John's wort [hypericum perforatum], green tea, ginkgo, coenzyme Q, ginseng,
Echinacea, etc.) or dietary supplements (e.g., garlic supplements) starting about
2 weeks (or 5 half-lives) before the study drug dosing throughout the study and
before and before the visit after the study. Patients with hepatic impairment
administered with medication for treatment of this disease could participate in
the study, if these drugs were administered at stable state for at least 4 weeks.
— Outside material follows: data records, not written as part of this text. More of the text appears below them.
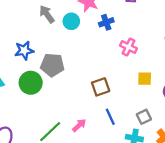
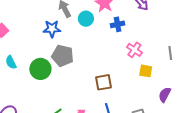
blue star: (24, 50) -> (52, 29), moved
yellow square: (145, 79) -> (146, 71), moved

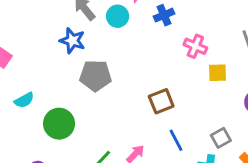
blue star: (52, 29) -> (72, 41), turned 30
cyan semicircle: (11, 62) -> (24, 100), turned -80
green circle: (40, 69) -> (59, 124), moved

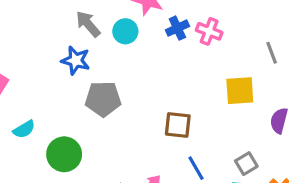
pink cross: (195, 46) -> (209, 31), moved
yellow square: (217, 73) -> (240, 91), size x1.4
brown square: (161, 101) -> (178, 125), turned 30

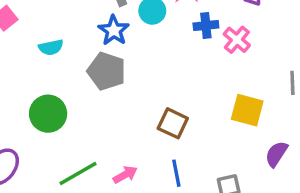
blue star: (76, 60) -> (114, 30), moved
cyan semicircle: (24, 129) -> (51, 47), moved

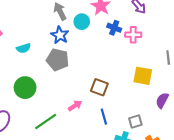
blue cross: (206, 26) -> (114, 28), turned 32
pink cross: (237, 40) -> (133, 35), turned -35
pink arrow: (125, 175) -> (75, 106), moved

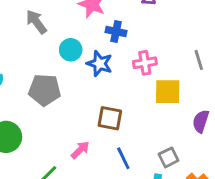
cyan circle: (82, 22) -> (71, 50), moved
blue star: (60, 35) -> (100, 64), moved
pink cross: (133, 35) -> (145, 63), moved

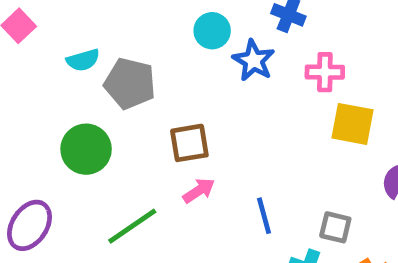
gray pentagon: (45, 90) -> (130, 83), moved
brown square: (110, 118) -> (189, 143), moved, turned -30
gray square: (169, 157) -> (335, 227), turned 30

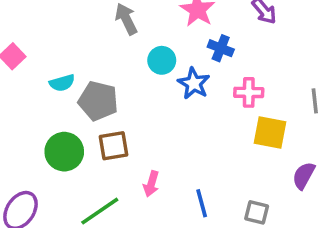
brown square: (189, 143) -> (114, 146), moved
pink arrow: (199, 191) -> (151, 184), turned 140

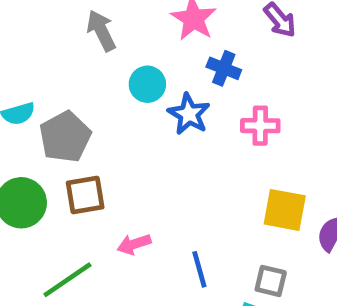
gray pentagon: (98, 101) -> (65, 137), turned 30
yellow square: (270, 132) -> (285, 210), moved
pink arrow: (151, 184) -> (134, 244), turned 55

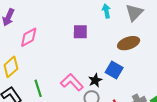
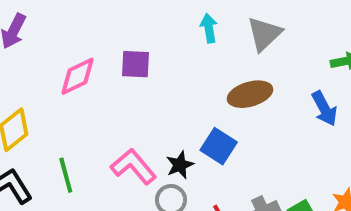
purple square: (80, 32) -> (136, 64), moved
pink diamond: (29, 37) -> (78, 76), moved

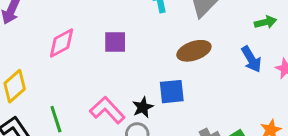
purple square: (136, 64) -> (115, 42), moved
blue square: (219, 146) -> (172, 92), turned -36

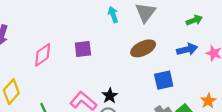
blue arrow: (251, 59) -> (187, 49), turned -66
blue square: (172, 92) -> (164, 80), moved

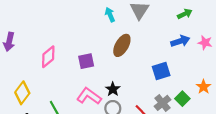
brown ellipse: (143, 48) -> (122, 45), moved, turned -30
purple square: (83, 49) -> (86, 61), moved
2. Specific non-inclusion criteria for healthy volunteers:

- A volunteer had a history of any chronic and/or acute liver disease, including an
increase in transaminase serum levels, hepatitis, biliary tract disease, or a
history of significant surgery on the gastrointestinal tract. The study could
include volunteers who had a history of transient increase in transaminase levels
fully resolved not later than 6 months before entering the study.

- Any laboratory parameter exceeding ULN at screening visit established by the
testing laboratory (if the deviation was considered clinically insignificant by
the Investigator, the deviation could be ±10% from the normal range).